The third argument of wormhole-eval, varterm, is an arbitrary term
that should mention all of the free variables in the lambda-expression.
That term establishes your ``right'' to refer to those free variables in the
environment in which the wormhole-eval expression occurs. The value of
varterm is irrelevant and if you provide nil ACL2 will automatically
provide a suitable term, namely a prog2$ form like the one shown in the
example above.
Aside: Exception for ACL2(p) (see parallelism) to the irrelevance of
varterm. By default, calls of wormhole-eval employ a lock,
*wormhole-lock*. To avoid such a lock, include the symbol
:NO-WORMHOLE-LOCK in varterm; for example, you might replace a last
argument of nil in wormhole-eval by :NO-WORMHOLE-LOCK. End of
Aside.
See wormhole for a full explanation of wormholes. Most relevant
here is that every wormhole has a name and a status. The status is generally
a cons pair whose car is the keyword :ENTER or the keyword
:SKIP and whose cdr is an arbitrary object used to store information
from one wormhole call to the next.
Here is a succinct summary of wormhole-eval. If the
lambda-expression has a local variable, wormhole-eval applies the
lambda-expression to the persistent-whs (see wormhole-status) of
the named wormhole and remembers the value as the new persistent-whs. If the
lambda has no formal parameter, the lambda is applied to no
arguments and the value is the new persistent-whs. Wormhole-eval returns
nil. Thus, the formal parameter of the lambda-expression, if
provided, denotes the wormhole's hidden status information; the value of
the lambda is the new status and is hidden away.
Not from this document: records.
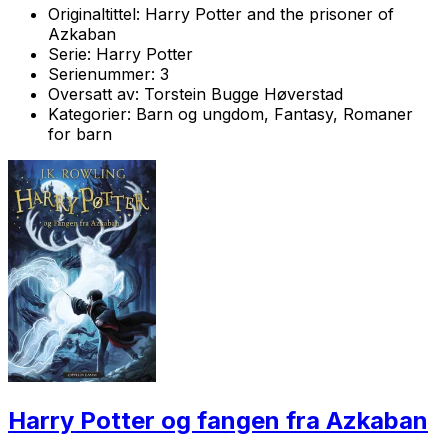
Originaltittel:
Harry Potter and the prisoner of
Azkaban
Serie:
Harry Potter
Serienummer:
3
Oversatt av:
Torstein Bugge Høverstad
Kategorier:
Barn og ungdom, Fantasy, Romaner
for barn
Harry Potter og fangen fra Azkaban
The guard of a wormhole-eval call is the guard of the body of the
lambda-expression, with a fresh variable symbol used in place of the
formal so that no assumptions are possible about the hidden wormhole status.
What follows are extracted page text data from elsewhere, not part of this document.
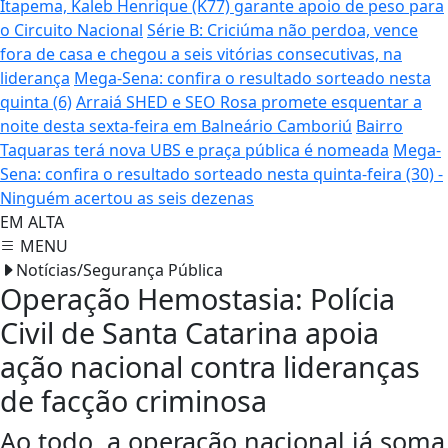
Itapema, Kaleb Henrique (K77) garante apoio de peso para
o Circuito Nacional
Série B: Criciúma não perdoa, vence
fora de casa e chegou a seis vitórias consecutivas, na
liderança
Mega-Sena: confira o resultado sorteado nesta
quinta (6)
Arraiá SHED e SEO Rosa promete esquentar a
noite desta sexta-feira em Balneário Camboriú
Bairro
Taquaras terá nova UBS e praça pública é nomeada
Mega-
Sena: confira o resultado sorteado nesta quinta-feira (30) -
Ninguém acertou as seis dezenas
EM ALTA
MENU
Notícias/Segurança Pública
Operação Hemostasia: Polícia
Civil de Santa Catarina apoia
ação nacional contra lideranças
de facção criminosa
Ao todo, a operação nacional já soma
If the guard of a wormhole-eval is verified, the call is macroexpanded
inline to the evaluation of the body in a suitable environment. Thus, it can
be a very fast way to access and change the persistent-whs, but the results
remain hidden. To interact with the wormhole's state you must use wormhole.
Functions that are probably useful in the body of the lambda or the
guard of a function using wormhole-eval include the following: wormhole-statusp, wormhole-entry-code, wormhole-data, set-wormhole-entry-code, set-wormhole-data, and make-wormhole-status.
Wormhole-eval is intended to be fast, but it is further optimized when
the given lambda is of the following form. In this case
wormhole-eval returns immediately when the wormhole-data is
nil, which is reasonable since the old and new status are equal in this
case.
(lambda (whs)
(let ((info (wormhole-data whs)))
(cond ((null info) whs)
...)))
See wormhole for a series of example uses of wormhole-eval and
wormhole.
For a behind-the-scenes description of how wormholes work, See wormhole-implementation.